Faith A. Bratlie – Insurance Broker

Disability

Short Term and Long Term Policy

Did you know that you’re more likely to become disabled for a period than to die?
Your most significant asset is your ability to earn money, so you need to ask yourself some questions: If I become disabled, how would I cover my living expenses? How will I be able to save for retirement? And because an overwhelming majority of disabilities are health related, can I afford the risk of being without a paycheck and possibly having increased healthcare expenses?

Short Term and Long Term Disability

Disability policies are used to help replace the income a person has lost due to an illness or accident. This can be anything from a short-term accident that only lasts 6 weeks, to a long-term illness that could last the rest of your life. The benefits are typically set up to be 60% of your gross income to account for unearned income like taxes when you’re fully functional.

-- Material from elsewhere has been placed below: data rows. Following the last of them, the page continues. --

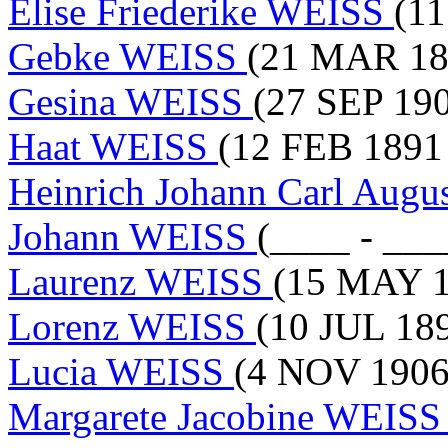
Elise Friederike WEISS
(11
Gebke WEISS
(21 MAR 18
Gesina WEISS
(27 SEP 190
Haat WEISS
(12 FEB 1891 
Heinrich Johann Carl Aug
Johann WEISS
(____ - ___
Laurenz WEISS
(15 MAY 1
Lorenz WEISS
(10 JUL 189
Lucia WEISS
(4 NOV 1906
Margarete Jacobine WEIS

We at Faith Insurance Solutions help to find the highest benefits possible at the most affordable price for individuals, the self-employed, and businesses.

Protecting your income by purchasing disability insurance is a fundamental risk management strategy for all wage earners whose income is required to maintain their lifestyles. The two primary types of disability insurance include

Short- term:

Coverage will provide income replacement protection, usually after one week of disability, and will pay for up to six months.

Long-term:

This type of disability insurance kicks in generally at the six-month mark and continues until age 67

If you have disability insurance through your employer, you probably have only long-term disability coverage, and typically the coverage ranges between 60% and 70% of your current gross salary.

If you’re struggling to get ahead on 100% of your salary, how do you think your finances will work on 60% to 70% of what you’re currently making?